Zhao Ting, Velliste Meel, Boland Michael V, Murphy Robert F
Department of Biomedical Engineering, Carnegie Mellon University, Pittsburgh, PA 15213, USA.
IEEE Trans Image Process. 2005 Sep;14(9):1351-9. doi: 10.1109/tip.2005.852456.
The new field of location proteomics seeks to provide a comprehensive, objective characterization of the subcellular locations of all proteins expressed in a given cell type. Previous work has demonstrated that automated classifiers can recognize the patterns of all major subcellular organelles and structures in fluorescence microscope images with high accuracy. However, since some proteins may be present in more than one organelle, this paper addresses a more difficult task: recognizing a pattern that is a mixture of two or more fundamental patterns. The approach utilizes an object-based image model, in which each image of a location pattern is represented by a set of objects of distinct, learned types. Using a two-stage approach in which object types are learned and then cell-level features are calculated based on the object types, the basic location patterns were well recognized. Given the object types, a multinomial mixture model was built to recognize mixture patterns. Under appropriate conditions, synthetic mixture patterns can be decomposed with over 80% accuracy, which, for the first time, shows that the problem of computationally decomposing subcellular patterns into fundamental organelle patterns can be solved.

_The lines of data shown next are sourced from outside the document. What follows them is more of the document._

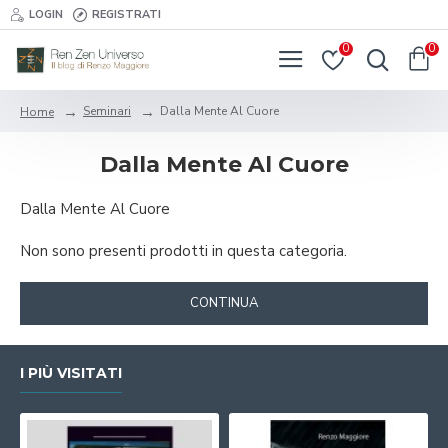
LOGIN
REGISTRATI
0
0
Seminari
Dalla Mente Al Cuore
Home
Dalla Mente Al Cuore
Dalla Mente Al Cuore
Non sono presenti prodotti in questa categoria.
CONTINUA
I PIÙ VISITATI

定位蛋白质组学这一新兴领域旨在全面、客观地表征特定细胞类型中表达的所有蛋白质的亚细胞定位。先前的研究表明,自动分类器能够高精度地识别荧光显微镜图像中所有主要亚细胞细胞器和结构的模式。然而,由于某些蛋白质可能存在于不止一种细胞器中,本文探讨了一项更具挑战性的任务:识别由两种或更多种基本模式混合而成的模式。该方法采用基于对象的图像模型,其中每个定位模式的图像由一组不同的、已学习类型的对象表示。通过两阶段方法,先学习对象类型,然后基于对象类型计算细胞水平特征,基本定位模式得到了很好的识别。给定对象类型后,构建了一个多项混合模型来识别混合模式。在适当条件下,合成混合模式的分解准确率超过80%,这首次表明将亚细胞模式计算分解为基本细胞器模式的问题可以得到解决。